I am using the label encoder to convert categorical data into numeric values.
How does LabelEncoder handle missing values?
from sklearn.preprocessing import LabelEncoder
import pandas as pd
import numpy as np
a = pd.DataFrame(['A','B','C',np.nan,'D','A'])
le = LabelEncoder()
le.fit_transform(a)
Output:
array([1, 2, 3, 0, 4, 1])
For the above example, label encoder changed NaN values to a category. How would I know which category represents missing values?
Don't use LabelEncoder with missing values. I don't know which version of scikit-learn you're using, but in 0.17.1 your code raises TypeError: unorderable types: str() > float().
As you can see in the source it uses numpy.unique against the data to encode, which raises TypeError if missing values are found. If you want to encode missing values, first change its type to a string:
a[pd.isnull(a)] = 'NaN'
you can also use a mask to replace form the original data frame after labelling
df = pd.DataFrame({'A': ['x', np.NaN, 'z'], 'B': [1, 6, 9], 'C': [2, 1, np.NaN]})
A B C
0 x 1 2.0
1 NaN 6 1.0
2 z 9 NaN
original = df
mask = df_1.isnull()
A B C
0 False False False
1 True False False
2 False False True
df = df.astype(str).apply(LabelEncoder().fit_transform)
df.where(~mask, original)
A B C
0 1.0 0 1.0
1 NaN 1 0.0
2 2.0 2 NaN
Hello a little computational hack I did for my own work:
from sklearn.preprocessing import LabelEncoder
import pandas as pd
import numpy as np
a = pd.DataFrame(['A','B','C',np.nan,'D','A'])
le = LabelEncoder()
### fit with the desired col, col in position 0 for this example
fit_by = pd.Series([i for i in a.iloc[:,0].unique() if type(i) == str])
le.fit(fit_by)
### Set transformed col leaving np.NaN as they are
a["transformed"] = fit_by.apply(lambda x: le.transform([x])[0] if type(x) == str else x)
This is my solution, because I was not pleased with the solutions posted here. I needed a LabelEncoder that keeps my missing values as NaN to use an Imputer afterwards. So I have written my own LabelEncoder class. It works with DataFrames.

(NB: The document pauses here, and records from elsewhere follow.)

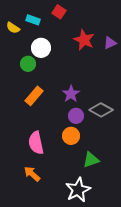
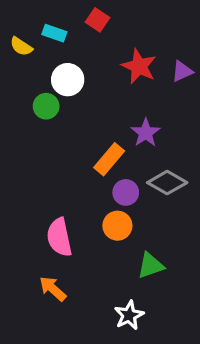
purple star: (71, 94) -> (146, 133), moved
orange rectangle: (34, 96) -> (109, 159), moved
white star: (78, 190) -> (129, 315), size x0.7

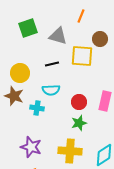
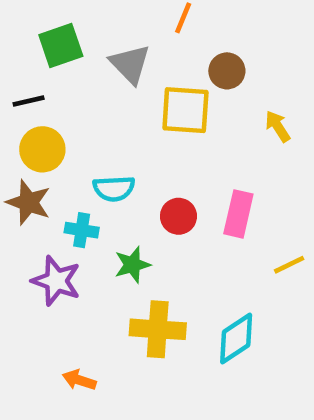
gray triangle: (58, 36) -> (130, 64), turned 30
black line: (52, 64) -> (29, 101), moved
green star: (79, 123) -> (132, 265), moved
purple star: (31, 147) -> (56, 281), moved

from sklearn.base import BaseEstimator
from sklearn.base import TransformerMixin
from sklearn.preprocessing import LabelEncoder
class LabelEncoderByCol(BaseEstimator, TransformerMixin):
def __init__(self,col):
#List of column names in the DataFrame that should be encoded
self.col = col
#Dictionary storing a LabelEncoder for each column
self.le_dic = {}
for el in self.col:
self.le_dic[el] = LabelEncoder()
def fit(self,x,y=None):
#Fill missing values with the string 'NaN'
x[self.col] = x[self.col].fillna('NaN')
for el in self.col:
#Only use the values that are not 'NaN' to fit the Encoder
a = x[el][x[el]!='NaN']
self.le_dic[el].fit(a)
return self
def transform(self,x,y=None):
#Fill missing values with the string 'NaN'
x[self.col] = x[self.col].fillna('NaN')
for el in self.col:
#Only use the values that are not 'NaN' to fit the Encoder
a = x[el][x[el]!='NaN']
#Store an ndarray of the current column
b = x[el].to_numpy()
#Replace the elements in the ndarray that are not 'NaN'
#using the transformer
b[b!='NaN'] = self.le_dic[el].transform(a)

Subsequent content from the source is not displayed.